Raven Abaroa agrees to plead guilty to voluntary manslaughter

DURHAM

While accepting the plea, Abaroa continued to maintain his innocence - saying he felt he didn't get a fair trial when a jury deadlocked on a verdict last year, and he doesn't believe he'd get a fair trial in a second go around.

"I did not kill my wife," he told judge.

Abaroa said he was only agreeing to the guilty plea to avoid a possible life sentence if convicted of first-degree murder.

"I don't think it's worth spending the rest of my life in prison for something I didn't do," he said.

Abaroa entered an Alford Plea.  By legal definition, he does not admit guilt, but agrees prosecutors likely have enough evidence to get a conviction. His sentence is for 95 to 123 months in prison. Considering he's been in jail since his 2010 arrest, he'll serve between 4 to 6 more years behind bars.

At the sentencing hearing, Janet's father told the judge that she missed her first Mother's Day, seeing her son's first steps, being called mommy, and the life of her unborn child.

Her sister Erika Bakey called Janet a wonderful person.

"Why kill her? Why not get a divorce? Why not just leave her?" asked Bakey. "When you killed her, you took a part of me."

For years, Abaroa has maintained his innocence, denying he fatally stabbed 25-year-old Janet - who was pregnant - in their Durham home in April 2005.

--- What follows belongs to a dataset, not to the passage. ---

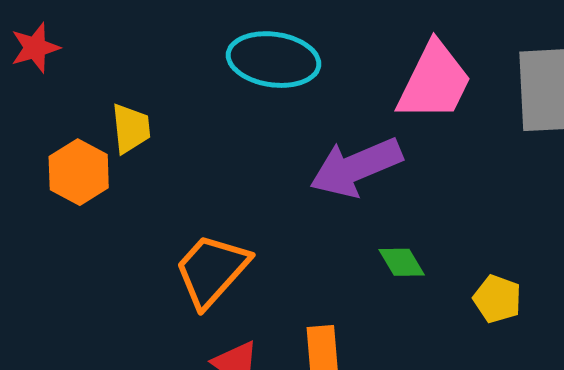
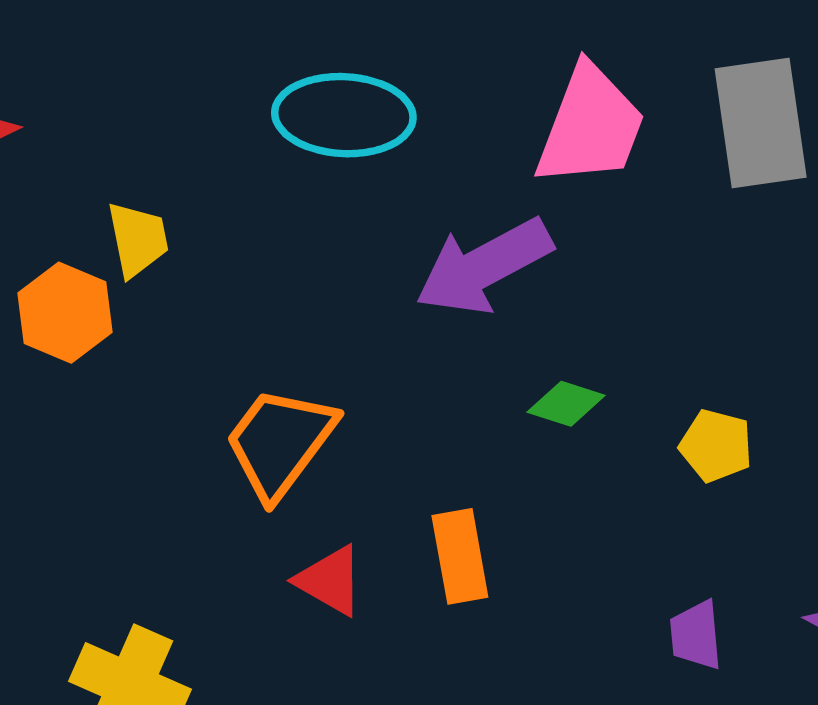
green diamond: (402, 262) -> (566, 404), turned -36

In May 2013, a judge declared a mistrial in Abaroa's first trial when jurors couldn't reach a unanimous verdict. The jury of seven men and five women spent about 10 hours deliberating and were sent back to the jury room two times after first reporting they were deadlocked.

Prosecutors tried to paint Raven as a controlling husband who cheated on his wife and who wanted out of the marriage because of money problems.

Abaroa told police he was away at a soccer game when Janet was murdered and had nothing to do with it. The defense claimed police ignored important evidence that led to someone other than Raven as a suspect.

The jury was only considering a first-degree murder charge. There were no lesser options. If Abaroa was found guilty, he would have faced a mandatory life sentence. Prosecutors were not seeking the death penalty.